After carrying on these experiments most carefully all through the summer, the following results were obtained: The plant exposed to the violet light exhibited a luxuriant growth, its foliage was of a fine deep green, and very abundant as compared with that of the five others. That was all. The plant had neither blossomed nor fruited, clandestinely or otherwise.

The plant exposed to blue light had made an ordinary growth - nothing exceptional. That, too, was all. No fructification.

The plant exposed to the green rays had grown badly. It was ailing and nearly dead, notwithstanding the intervention of the white light. The disastrous effects of green light on plant life had not been mitigated by the white light from above. This perfectly accords with M. Bert's observations.

The plant exposed to yellow light had made an average growth - rather under than over; but it had flowered and fruited as well, and very rapidly. The fertilization was clandestine still.

The plant exposed to orange light had grown rather badly, and looked ailing.

The plant exposed to the red light had grown nearly, perhaps not quite as well as that exposed to violet light.

None of these plants, with the exception of that exposed to yellow light, had fruited or even flowered.

Now, why this exceptional developement?

A thermometer placed in the glass furnished the explanation. The temperature in the glass exposed to the yellow light was much more elevated than that of any of the other glasses, contrary to all theory, as the red and orange rays being the least refractory should have given the highest temperature. I leave physicists to explain the phenomenon.

I pointed out the rapid growth of the plant exposed to the yellow light to M. Houleau, who was much surprised at it, and remarked that whenever before he had exposed plants to the action of yellow light, they had been killed off as quickly and surely as though they had been put in the fire. But I called his attention to the fact that here there had been an interposition of white light, which appeared to have mitigated the effects in a very remarkable manner. In other respects, M. Houleau's experience accorded with what might have been anticipated from the great increase of temperature in the yellow light.

These experiments were repeated during three consecutive years, and always gave the same identical results. In six other glasses, similarly disposed, we planted six seeds of the same plant, but the disheartening tardiness of their vegetation hindered any observations.
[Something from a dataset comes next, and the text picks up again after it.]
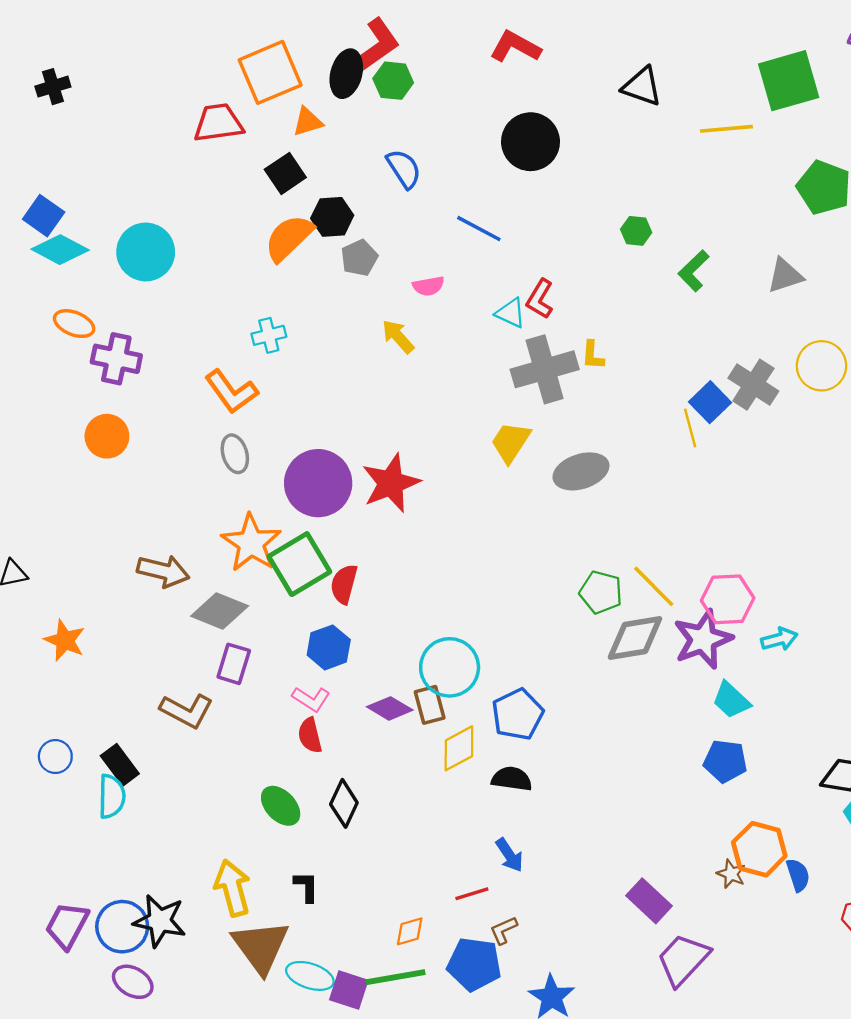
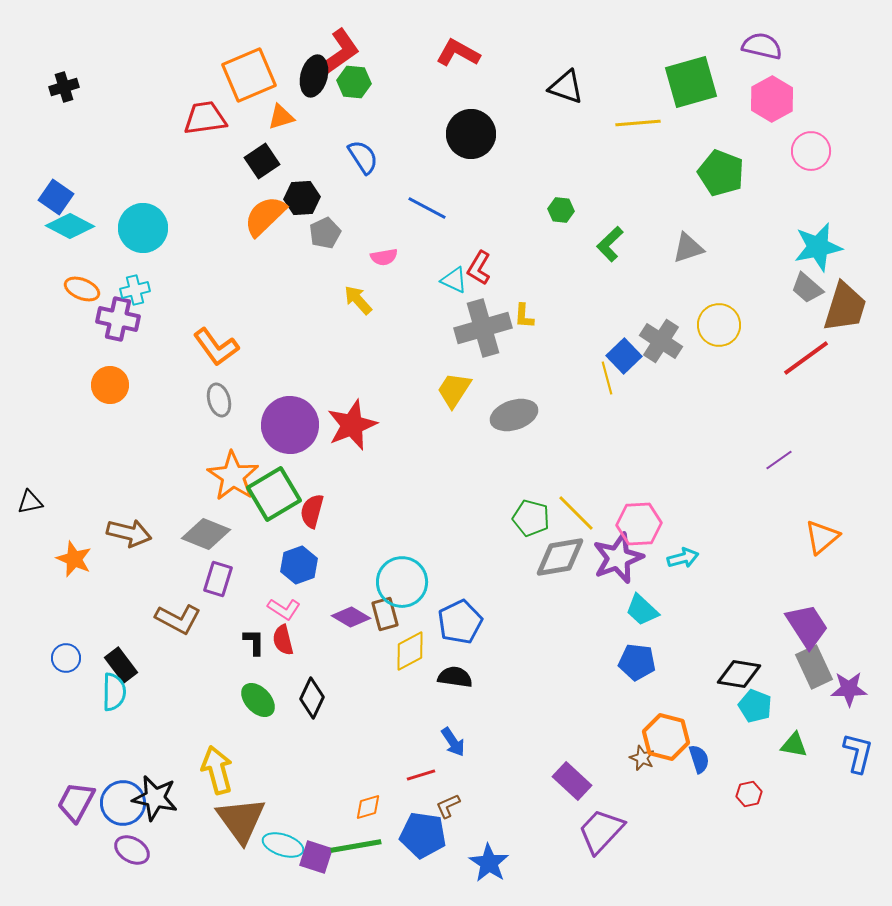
cyan cross: (269, 335) -> (135, 290), moved
brown arrow: (163, 571) -> (129, 533), moved
black L-shape: (306, 887) -> (254, 642), moved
It will be seen that our special object was not attained. The stimulus which was to raise this singular plant out of its abnormal frame of existence produced no effect upon it whatever. Its clandestine mode of fertilization was steadily repeated - that is, whenever fertilization occurred. But if we failed in our purpose, the conclusions deducible from our experiments are none the less interesting and calculated to prove useful in a horticultural point of view.

Despite their very restricted scope, limited as they were to a solitary little plant, our observations established the persistent recurrence of certain phenomena justifying the following conclusions: 1. That plants exposed to violet light, modified by white light, grow luxuriantly, thus partially confirming the experience of General Pleasanton.

2. That plants exposed to yellow light, always supposing it to be mitigated by white light, fruit very rapidly. These facts, we repeat, are likely to prove of great utility in horticulture.

We purposed repeating the experiments above described, so as to ascertain whether the same results are obtained when plants are grown in glass houses provided with violet, yellow, and white lights.

These experiments promised to be of great utility, but unforseen circumstances have obliged us to postpone them for the present. We hope to resume them at some future day.